Reinos de humo
Un pescado de verano
Estamos en plena temporada del bonito. Mi pescado favorito. Por supuesto el genuino del Cantábrico, el Thunnus alalunga, de carne firme y mucho más blanca que la del resto de sus parientes túnidos. El bonito está ligado al recuerdo de los veranos de mi infancia en Avilés, donde veía pasar a aquellas boniteras que, ayudadas con un carrito y una balanza, iban vendiéndolo de casa en casa. No éramos entonces tan escrupulosos como ahora.

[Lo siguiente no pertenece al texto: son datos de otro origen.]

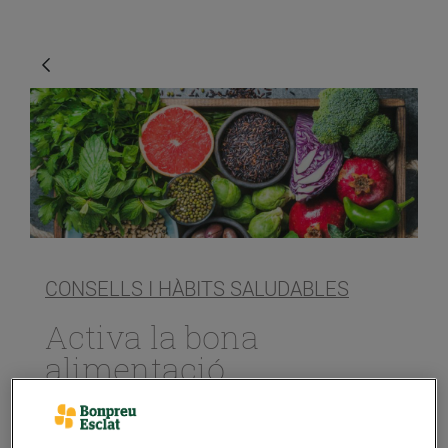
CONSELLS I HÀBITS SALUDABLES
Activa la bona
alimentació
25/de maig/2020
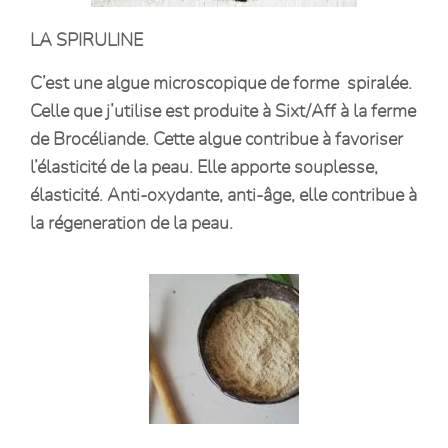
LA SPIRULINE
C’est une algue microscopique de forme spiralée.
Celle que j’utilise est produite à Sixt/Aff à la ferme
de Brocéliande. Cette algue contribue à favoriser
l’élasticité de la peau. Elle apporte souplesse,
élasticité. Anti-oxydante, anti-âge, elle contribue à
la régeneration de la peau.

"Me da igual que sea encebollado, con tomate, en un moderno tartar o en ese guiso popular de los pescadores vascos, el marmitaco"

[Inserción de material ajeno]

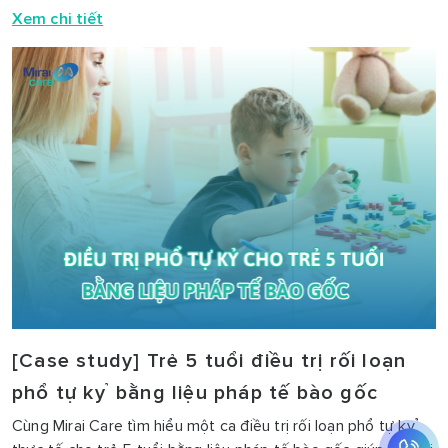
Xem chi tiết
[Case study] Trẻ 5 tuổi điều trị rối loạn
phổ tự kỷ bằng liệu pháp tế bào gốc
Cùng Mirai Care tìm hiểu một ca điều trị rối loạn phổ tự kỷ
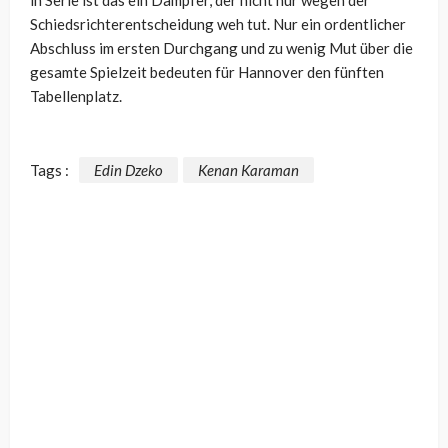
Schiedsrichterentscheidung weh tut. Nur ein ordentlicher
Abschluss im ersten Durchgang und zu wenig Mut über die
gesamte Spielzeit bedeuten für Hannover den fünften
Tabellenplatz.
Tags :
Edin Dzeko
Kenan Karaman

Una simple rodaja hecha a la plancha o al horno, con su carne sabrosa y de textura suave, o el delicioso rollo de bonito tan popular en Asturias concentraban en mi memoria de niño todo lo que era el verano. Me sigue entusiasmando el bonito del norte, por eso cuando llega el mes de julio lo pido allí donde lo encuentro. Me da igual que sea encebollado, con tomate, en un moderno tartar o en ese guiso popular de los pescadores vascos, el marmitaco. Me gusta especialmente en escabeche, como el que bordan en Casa Consuelo, en Otur, en el occidente asturiano. Pero con los años me he ido decantando por la ventresca, más grasa y sabrosa, jugosa si se le da el punto justo de fuego. Una delicadeza. Prefiero las de ejemplares grandes, lógicamente las más cotizadas. Por ejemplo, la de más de un kilo que me preparó hace unos días, simplemente a la plancha, impecable de punto, Mary Fernández en el Mesón El Centro, de Puerto de Vega, también en el occidente de Asturias. Sea en la preparación que sea, aprovechen la corta temporada del bonito del Cantábrico.